= YOUR GOAL =
Transcribe, word for word, all of the entries below, and exclude any pictures from the copy.
Top of AVAILABLE DATA
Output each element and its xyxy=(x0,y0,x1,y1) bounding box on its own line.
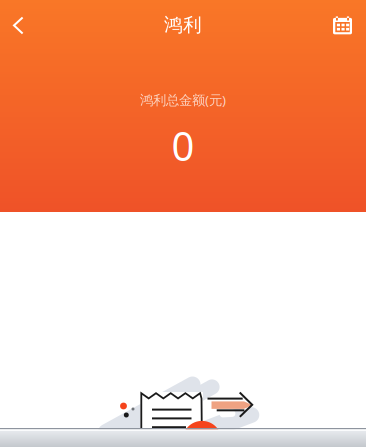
button[interactable]: Back xyxy=(8,14,52,58)
staticText: 鸿利 xyxy=(164,14,202,36)
staticText: 0 xyxy=(172,119,194,172)
button[interactable]: Calendar xyxy=(333,16,366,60)
staticText: 鸿利总金额(元) xyxy=(140,91,226,109)
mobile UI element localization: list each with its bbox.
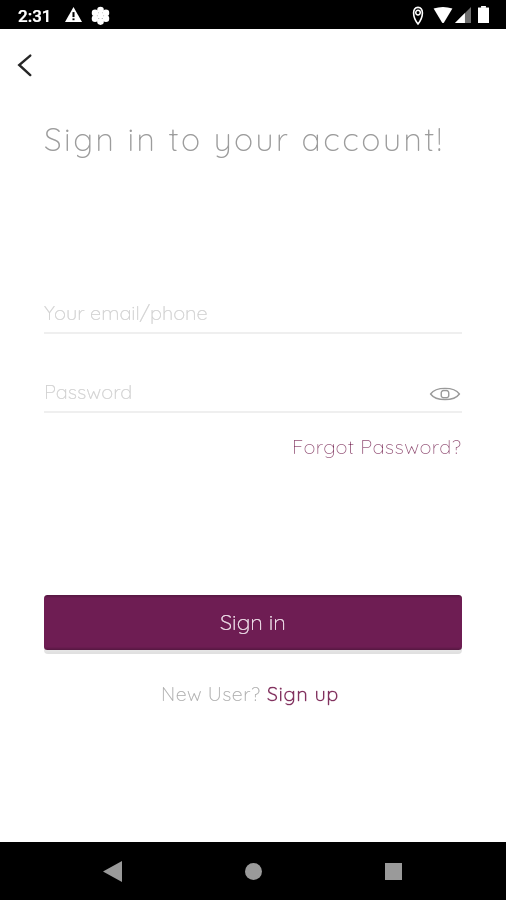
Bottom of AVAILABLE DATA
= TASK RESULT =
Output each element and its xyxy=(x0,y0,x1,y1) bounding box on its own line.
button[interactable]: Back xyxy=(8,14,52,58)
staticText: 鸿利 xyxy=(164,14,202,36)
staticText: 0 xyxy=(172,119,194,172)
button[interactable]: Calendar xyxy=(333,16,366,60)
staticText: 鸿利总金额(元) xyxy=(140,91,226,109)
mobile UI element localization: list each with its bbox.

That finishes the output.